Figure 6: Zero-shot localization and recognition: CLIP $^2$ identifies and classifies open-vocabulary objects in complex 3D scenes with no supervision.

Figure 7: Generalization to out-of-vocabulary categories in nuScenes: localization and recognition of objects beyond ground-truth annotations, such as ‘Tire’ and ‘Debris’.

Ablation Analysis: Direct alignment in the point cloud space yields consistently superior results over projected depth approaches; joint image-language-point supervision contributes additional gains.
Ensembling: Incorporating predictions from image and depth modalities with the primary 3D representation further boosts performance, especially when all signals are available.

Qualitative Insights

Extensive visualizations demonstrate CLIP $^2$ 's robust zero-shot open-world recognition, including saliency analyses revealing fine-grained alignment between text prompts and 3D spatial structure, and detection of novel, long-tail, and previously unlabelled object categories.

Figure 8: Saliency maps evidencing alignment between text semantics and 3D geometry in point cloud scenes.

Figure 9: Additional zero-shot recognition visualizations on SunRGB-D, illustrating the framework’s robustness in uncurated, cluttered, real-world environments.

Discussion and Implications

The results substantiate that CLIP $^2$ addresses a critical gap in 3D representation learning: obtaining transferable, annotation-free embeddings tied to open-vocabulary semantics without geometric information loss. This enables:

Open-world object discovery in safety-critical systems (e.g., autonomous driving, robotics) where taxonomies are inherently incomplete and semantic labels costly or unavailable.
Zero-shot and few-shot learning in new environments with arbitrary categories, powering rapid adaptation.
Modality-agnostic fusion: The presented ensembling analysis suggests future frameworks could further integrate signals from all available sensory inputs for improved reliability.

By highlighting the centrality of genuine 3D geometric representation aligned with semantic priors, CLIP $^2$ establishes a foundation for more capable and adaptive 3D perception systems.

Limitations and Future Outlook

The current framework exhibits limited spatial resolution for tight bounding box regression, as localization is based on point clusters rather than explicit box fitting. However, the approach naturally complements and can seed supervised or hybrid 3D detectors for downstream tasks. Scaling proxy generation via further multimodal mining, as well as extending the backbone architectures, offers clear avenues for enhancing performance and applicability.

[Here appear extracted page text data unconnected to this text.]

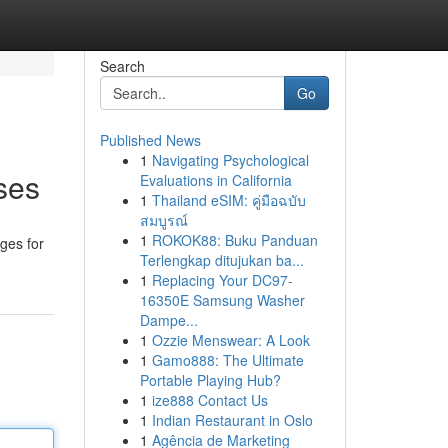
Search
Go
Published News
1
Navigating Psychological
ses
Evaluations in California
1
Thailand eSIM: คู่มือฉบับ
สมบูรณ์
1
ROKOK88: Buku Panduan
ges for
Terlengkap ditujukan ba...
1
Replacing Your DC97-
16350E Samsung Washer
Dampe...
1
Ozzie Menswear: A Look
1
Gamo888: The Ultimate
Portable Playing Hub?
1
ize888 Contact Us
1
Indian Restaurant in Oslo
1
Agência de Marketing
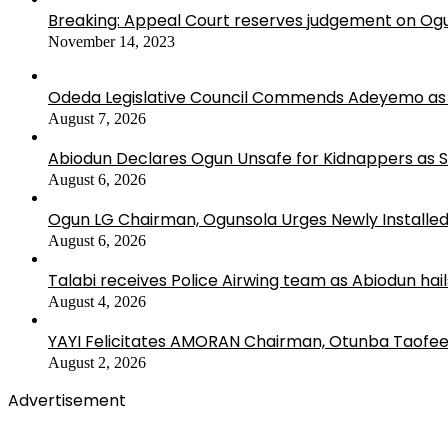
Breaking: Appeal Court reserves judgement on Ogu
November 14, 2023
Odeda Legislative Council Commends Adeyemo as 
August 7, 2026
Abiodun Declares Ogun Unsafe for Kidnappers as 
August 6, 2026
Ogun LG Chairman, Ogunsola Urges Newly Installe
August 6, 2026
Talabi receives Police Airwing team as Abiodun hai
August 4, 2026
YAYI Felicitates AMORAN Chairman, Otunba Taofee
August 2, 2026
Advertisement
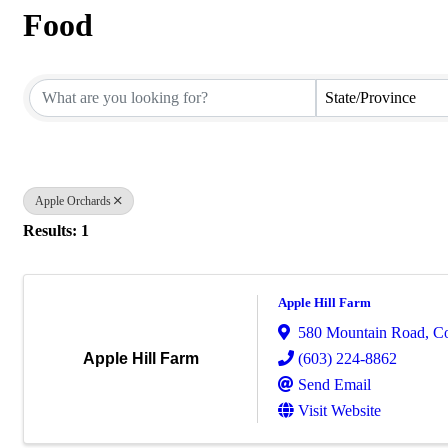
Food
{Directory Results}
State/Province
Apple Orchards
Results: 1
Apple Hill Farm
580 Mountain Road
,
C
(603) 224-8862
Apple Hill Farm
Send Email
Visit Website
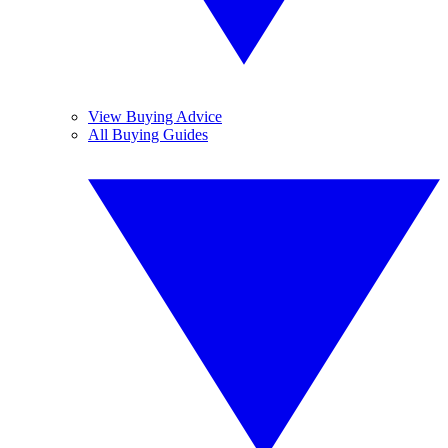
View Buying Advice
All Buying Guides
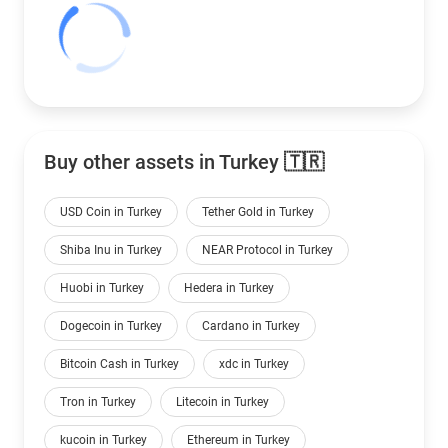
Buy other assets in Turkey 🇹🇷
USD Coin in Turkey
Tether Gold in Turkey
Shiba Inu in Turkey
NEAR Protocol in Turkey
Huobi in Turkey
Hedera in Turkey
Dogecoin in Turkey
Cardano in Turkey
Bitcoin Cash in Turkey
xdc in Turkey
Tron in Turkey
Litecoin in Turkey
kucoin in Turkey
Ethereum in Turkey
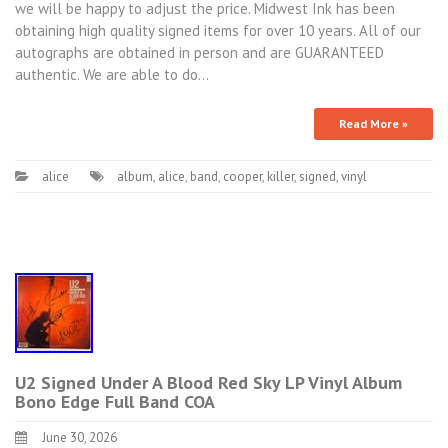
we will be happy to adjust the price. Midwest Ink has been
obtaining high quality signed items for over 10 years. All of our
autographs are obtained in person and are GUARANTEED
authentic. We are able to do…
Read More »
alice
album
,
alice
,
band
,
cooper
,
killer
,
signed
,
vinyl
U2 Signed Under A Blood Red Sky LP Vinyl Album
Bono Edge Full Band COA
June 30, 2026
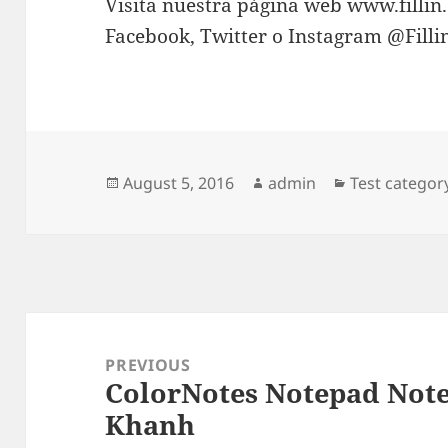
Visita nuestra página web www.fillin
Facebook, Twitter o Instagram @Fill
Posted
Author
Categories
August 5, 2016
admin
Test categor
on
Post
navigation
PREVIOUS
ColorNotes Notepad Note
Previous
Khanh
post:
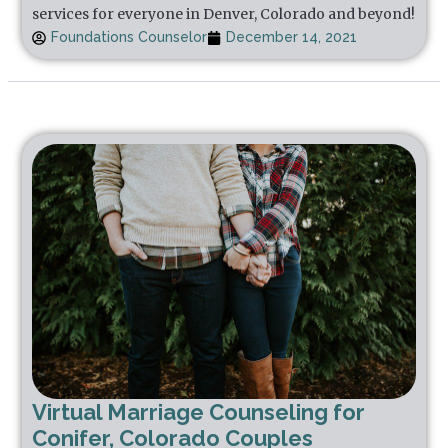
services for everyone in Denver, Colorado and beyond!
Foundations Counselor
December 14, 2021
Virtual Marriage Counseling for
Conifer, Colorado Couples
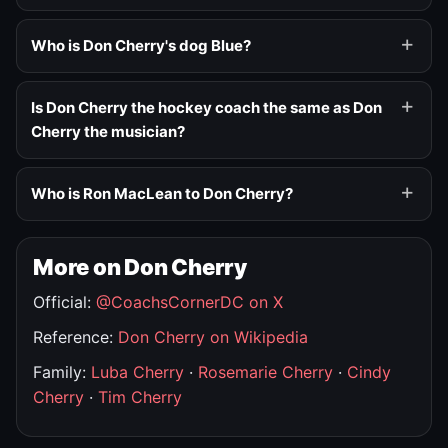
Who is Don Cherry's dog Blue?
Is Don Cherry the hockey coach the same as Don
Cherry the musician?
Who is Ron MacLean to Don Cherry?
More on Don Cherry
Official:
@CoachsCornerDC on X
Reference:
Don Cherry on Wikipedia
Family:
Luba Cherry
·
Rosemarie Cherry
·
Cindy
Cherry
·
Tim Cherry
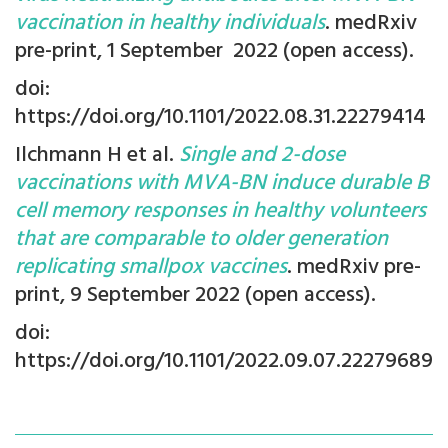
vaccination in healthy individuals
. medRxiv
pre-print, 1 September 2022 (open access).
doi:
https://doi.org/10.1101/2022.08.31.22279414
Ilchmann H et al.
Single and 2-dose
vaccinations with MVA-BN induce durable B
cell memory responses in healthy volunteers
that are comparable to older generation
replicating smallpox vaccines
.
medRxiv pre-
print, 9 September
2022 (open access).
doi:
https://doi.org/10.1101/2022.09.07.22279689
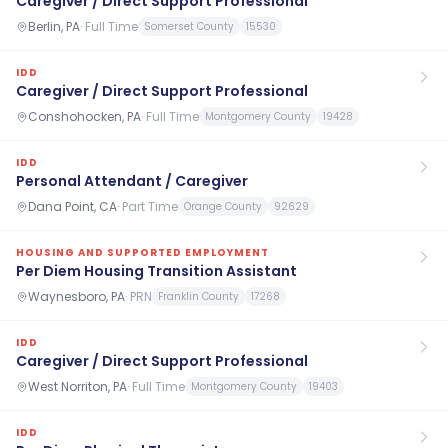
Caregiver / Direct Support Professional
Berlin, PA
·
Full Time
Somerset County
15530
IDD
Caregiver / Direct Support Professional
Conshohocken, PA
·
Full Time
Montgomery County
19428
IDD
Personal Attendant / Caregiver
Dana Point, CA
·
Part Time
Orange County
92629
HOUSING AND SUPPORTED EMPLOYMENT
Per Diem Housing Transition Assistant
Waynesboro, PA
·
PRN
Franklin County
17268
IDD
Caregiver / Direct Support Professional
West Norriton, PA
·
Full Time
Montgomery County
19403
IDD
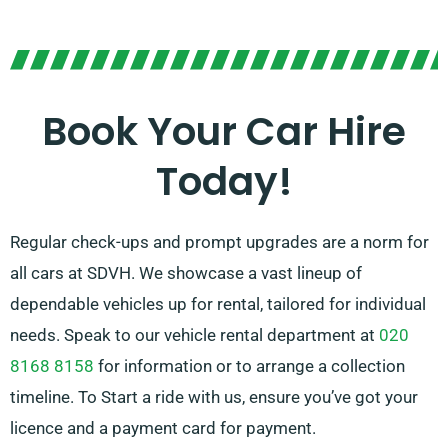
Choose between manual and automatic
transmissions, suited for any journey. While planning a
trip can be stressful, our expert customer service
team stands ready to help by recommending the car
Book Your Car Hire
that perfectly matches your needs.
Today!
Regular check-ups and prompt upgrades are a norm for
all cars at SDVH. We showcase a vast lineup of
dependable vehicles up for rental, tailored for individual
needs. Speak to our vehicle rental department at
020
8168 8158
for information or to arrange a collection
timeline. To Start a ride with us, ensure you’ve got your
licence and a payment card for payment.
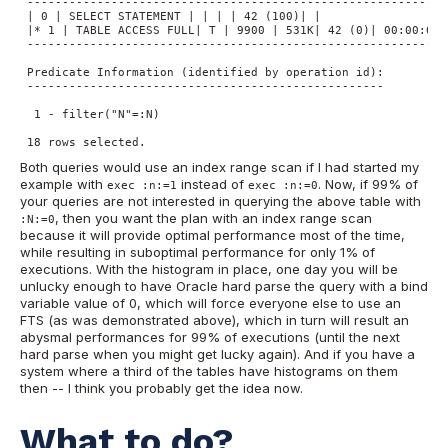
 -------------------------------------------------------------
 | 0 | SELECT STATEMENT | | | | 42 (100)| |

 |* 1 | TABLE ACCESS FULL| T | 9900 | 531K| 42 (0)| 00:00:01 |
 -------------------------------------------------------------
 Predicate Information (identified by operation id):

 ---------------------------------------------------

  1 - filter("N"=:N)

 18 rows selected.
Both queries would use an index range scan if I had started my
example with
instead of
. Now, if 99% of
exec :n:=1
exec :n:=0
your queries are not interested in querying the above table with
, then you want the plan with an index range scan
:N:=0
because it will provide optimal performance most of the time,
while resulting in suboptimal performance for only 1% of
executions. With the histogram in place, one day you will be
unlucky enough to have Oracle hard parse the query with a bind
variable value of 0, which will force everyone else to use an
FTS (as was demonstrated above), which in turn will result an
abysmal performances for 99% of executions (until the next
hard parse when you might get lucky again). And if you have a
system where a third of the tables have histograms on them
then -- I think you probably get the idea now.
What to do?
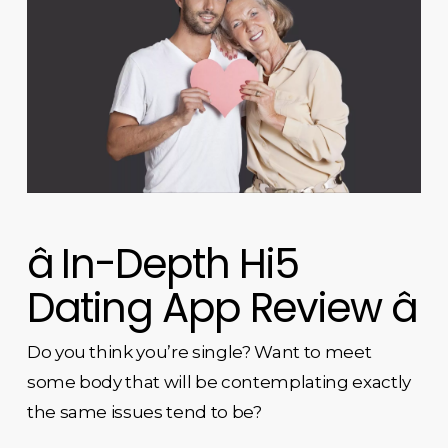
â In-Depth Hi5
Dating App Review â
Do you think you’re single? Want to meet
some body that will be contemplating exactly
the same issues tend to be?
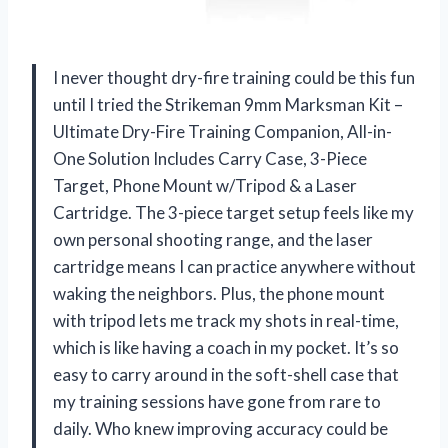
I never thought dry-fire training could be this fun
until I tried the Strikeman 9mm Marksman Kit –
Ultimate Dry-Fire Training Companion, All-in-
One Solution Includes Carry Case, 3-Piece
Target, Phone Mount w/Tripod & a Laser
Cartridge. The 3-piece target setup feels like my
own personal shooting range, and the laser
cartridge means I can practice anywhere without
waking the neighbors. Plus, the phone mount
with tripod lets me track my shots in real-time,
which is like having a coach in my pocket. It’s so
easy to carry around in the soft-shell case that
my training sessions have gone from rare to
daily. Who knew improving accuracy could be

The work implies a trajectory where future open-world 3D systems will unify cross-sensor, cross-modal data, leveraging Internet-scale language corpora and geometry-aware models to achieve semantic completeness and robust generalization in complex, dynamic environments.

Conclusion

CLIP $^2$ delivers a comprehensive solution for open-world zero-shot 3D recognition, outperforming prior art by directly encoding point cloud data and aligning it with both visual and linguistic representations. With scalable, annotation-free proxy generation and flexible cross-modal objectives, it significantly advances the state of transferable 3D learning and sets the groundwork for universal, open-vocabulary 3D perception.